Photo: Ben Kerckx. Source: Pixabay
There’s a theory that says civilization is like the tide, moving in and out on a regular basis. This idea was perhaps first articulated by the ancient Greeks, as they tried to understand what makes up a just society. The story of Daedalus and Icarus illustrates this: Icarus, excited by having the ability to fly, flew too close to the sun. His wings melted and he crashed into the sea.
This idea, that society goes through stages, was articulated during the Enlightenment, and later by modern scholars.
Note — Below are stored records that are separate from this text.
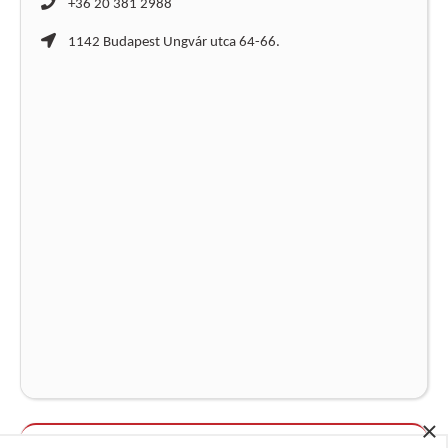
+36 20 381 2988
1142 Budapest Ungvár utca 64-66.
×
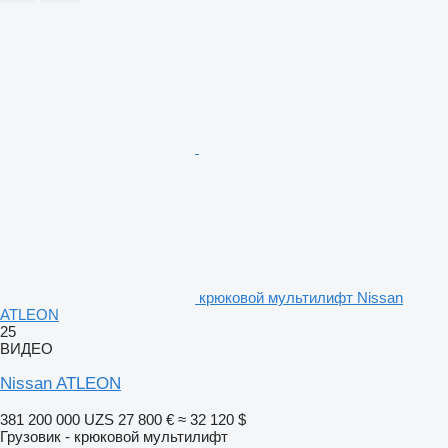
крюковой мультилифт Nissan
ATLEON
25
ВИДЕО
Nissan ATLEON
381 200 000 UZS
27 800 €
≈ 32 120 $
Грузовик - крюковой мультилифт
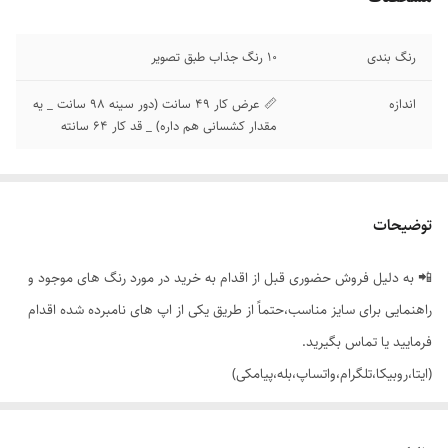
رنگ بندی
10 رنگ جذاب طبق تصویر
اندازه
📏 عرض کار 49 سانت (دور سینه 98 سانت _ یه
مقدار کشسانی هم داره) _ قد کار 64 سانته
توضیحات
📲 به دلیل فروش حضوری قبل از اقدام به خرید در مورد رنگ های موجود و
راهنمایی برای سایز مناسب،حتماً از طریق یکی از اپ های نامبرده شده اقدام
فرمایید یا تماس بگیرید.
(ایتا،روبیکا،تلگرام،واتساپ،بله،پیامکی)
🟣 تیشرت چاپ keep going با تنخور ساده و شیک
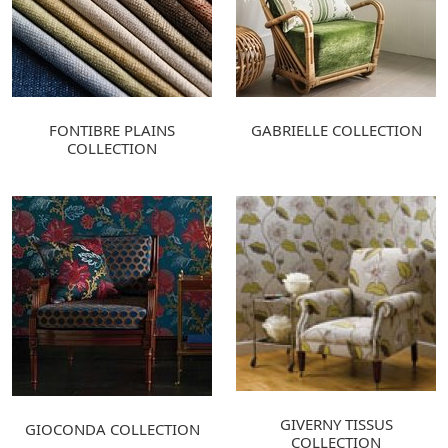
FONTIBRE PLAINS
GABRIELLE COLLECTION
COLLECTION
GIVERNY TISSUS
GIOCONDA COLLECTION
COLLECTION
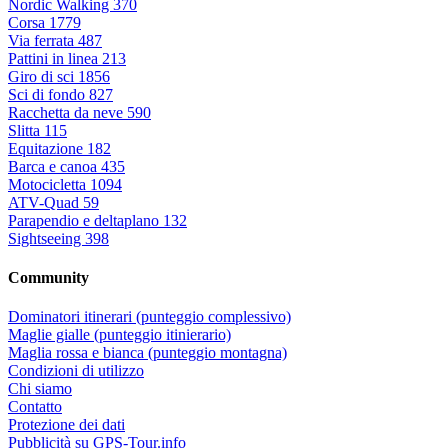
Nordic Walking
370
Corsa
1779
Via ferrata
487
Pattini in linea
213
Giro di sci
1856
Sci di fondo
827
Racchetta da neve
590
Slitta
115
Equitazione
182
Barca e canoa
435
Motocicletta
1094
ATV-Quad
59
Parapendio e deltaplano
132
Sightseeing
398
Community
Dominatori itinerari (punteggio complessivo)
Maglie gialle (punteggio itinierario)
Maglia rossa e bianca (punteggio montagna)
Condizioni di utilizzo
Chi siamo
Contatto
Protezione dei dati
Pubblicità su GPS-Tour.info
The basic notion is that people start out in bondage, they throw off their chains to become free, freedom brings prosperity, prosperity leads to laziness, and laziness winds up in bondage again.
The cycle of slavery/freedom/slavery has its appeal: it seems to explain the rise and fall of classical empires, like Greece, Rome, and those of the Middle East, as well as dynastic succession in China. Also, it can be adapted to explain economic cycles and market crashes. The Financial Crisis of 2007 through 2010 has been described as a “Minsky Moment” – named for Hyman Minsky, a Keynesian economist who observed that stable markets lead to excessive risk-taking which results in financial losses, panic, and retrenchment. In this model, bankers, traders, and financiers play the role of financial arsonists, setting the economy ablaze – so it can later rise from its own ashes.
But the cyclical view of history ignores the capacity of people to learn and make progress. Sure, it’s enchanting to imagine conversations with Socrates in the Athenian agora, or sitting in on one of Adam Smith’s lectures in Edinburg. But I’d rather live here and now than any other time in history. For one thing, without modern health-care, most of us would be crippled or killed by accidents and disease. There’s a reason why life-spans keep growing. For another, for all our social inequality, the average person today is far less likely to suffer from tyranny, oppression, and poverty now than any other time in history. Our illnesses are those of abundance, not scarcity.
Source: Our World in Data
Four hundred years ago or so, a miracle happened: we developed the idea that through broad ownership of private property and political participation we could enjoy the fruits of our own labor and improve the circumstances of the next generation, and the next and next. That miracle has spread, and the world now enjoys greater prosperity than ever before.
But the cyclical view has a point. Freedom isn’t free. We always have to on the lookout for laziness, complacency, and corruption. “The price of liberty is eternal vigilance.”